Three-quarters of the endocarditis patients were HIV-positive‚ but Meel and Essop said a bigger problem was the fact that 58% also had hepatitis C. In addition to long-term risks such as liver cirrhosis and cancer‚ this made surgery more risky.

“In addition significant costs are associated with the treatment of hepatitis C infection‚ often in non-compliant patients‚ who frequently have other concurrent opportunistic infections associated with HIV.”

Meel and Essop said most of the 58 patients who did not die responded to antibiotics or refused surgery. Three patients had “destroyed” heart valves replaced. “Whether surgery has performed in intravenous drug-users has been a subject of debate‚ and it is our opinion that this decision must be individualised‚ especially in a resource-limited setting‚” they said.

“According to the limited available literature‚ surgery should be offered for the first episode of infective endocarditis in intravenous drug users who are willing to undergo rehabilitation.

“If the patient presents with a second episode … he or she should probably not qualify for further surgical intervention.”

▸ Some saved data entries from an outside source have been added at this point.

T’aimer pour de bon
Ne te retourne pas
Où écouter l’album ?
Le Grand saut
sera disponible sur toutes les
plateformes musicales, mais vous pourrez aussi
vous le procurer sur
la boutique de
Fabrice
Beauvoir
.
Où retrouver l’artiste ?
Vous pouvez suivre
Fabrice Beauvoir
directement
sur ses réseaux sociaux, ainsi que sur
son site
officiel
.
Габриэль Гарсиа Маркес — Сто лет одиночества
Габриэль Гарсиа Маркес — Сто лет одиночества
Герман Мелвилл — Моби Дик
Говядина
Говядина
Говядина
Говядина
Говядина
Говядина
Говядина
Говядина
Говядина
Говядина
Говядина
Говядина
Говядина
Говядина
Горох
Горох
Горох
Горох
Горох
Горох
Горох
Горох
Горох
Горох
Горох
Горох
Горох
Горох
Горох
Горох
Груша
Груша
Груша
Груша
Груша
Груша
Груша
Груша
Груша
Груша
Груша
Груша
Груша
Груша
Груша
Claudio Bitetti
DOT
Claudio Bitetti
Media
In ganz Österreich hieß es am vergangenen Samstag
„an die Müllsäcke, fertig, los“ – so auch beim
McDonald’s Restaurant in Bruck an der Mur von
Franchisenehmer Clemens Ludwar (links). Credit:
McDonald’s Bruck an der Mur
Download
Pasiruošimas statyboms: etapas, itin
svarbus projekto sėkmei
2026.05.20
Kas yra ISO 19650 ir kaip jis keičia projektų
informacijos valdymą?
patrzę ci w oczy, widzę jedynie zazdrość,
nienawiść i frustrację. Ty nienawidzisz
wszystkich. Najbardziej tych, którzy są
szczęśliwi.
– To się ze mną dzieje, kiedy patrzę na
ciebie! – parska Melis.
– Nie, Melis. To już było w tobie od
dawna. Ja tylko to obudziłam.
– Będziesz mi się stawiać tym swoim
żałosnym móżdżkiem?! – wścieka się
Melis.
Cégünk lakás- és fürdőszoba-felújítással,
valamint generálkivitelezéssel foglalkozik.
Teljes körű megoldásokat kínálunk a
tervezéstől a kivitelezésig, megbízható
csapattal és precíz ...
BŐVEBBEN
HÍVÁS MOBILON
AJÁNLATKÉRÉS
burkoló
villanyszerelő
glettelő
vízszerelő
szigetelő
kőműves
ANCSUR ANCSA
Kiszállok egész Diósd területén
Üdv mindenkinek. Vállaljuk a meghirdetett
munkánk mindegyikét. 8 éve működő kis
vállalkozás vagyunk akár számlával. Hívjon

Background: We have recently noted a dramatic rise in the number of patients with infective endocarditis (IE) related to intravenous (IV) nyaope (a mixture of heroin, cocaine and antiretroviral drugs) presenting to Chris Hani Baragwanath Academic Hospital in Johannesburg, South Africa.
Objectives: To document the clinical and echocardiographic characteristics of these patients.
Methods: Clinical and echocardiographic characteristics of all patients (N=68) with IE due to IV nyaope use were retrospectively extracted from hospital records (December 2014 – February 2017).
Results: The mean (standard deviation) age of the patients was 25.8 (4.5) years (97.1% were male). Withdrawal symptoms were noted in 25.1% of cases, fever in 58.8%, dyspnoea in 86.7% and right ventricular failure in 42.6%. Most patients were HIV-positive (76.1%), with CD4+ cell counts of <200 cells/µL in 8.8% of the total, 58.1% had hepatitis C infection, and only three were on antiretrovirals. Septic pulmonary emboli were noted in 61.8%. Blood cultures revealed Staphylococcus aureus in 61.2%, Enterococcus faecalis in 8.8% and Pseudomonas aeruginosa in 1 patient; 29.2% had sterile cultures and 8.8% polymicrobial infection. Severe right ventricular systolic dysfunction (RVS' Doppler velocity <10 cm/s) and pulmonary hypertension were noted in 19.1% and 62.2% of patients, respectively. Pericardial effusion was noted in 37.8%. The most commonly involved valve was the tricuspid (60.1%), followed by the mitral (17.2%), aortic (2.9%) and pulmonary (1 patient) valves. Combined valve lesions were noted in 19.1% of patients. Ten patients (14.7%) died. The main predictor of in-hospital mortality was S. aureus infection (odds ratio 5.0; p=0.042).
Conclusions: We have documented the common clinical and echocardiographic characteristics of patients with IE secondary to IV nyaope use. IE due to IV drug use is responsible for considerable morbidity and mortality in a predominantly young male population.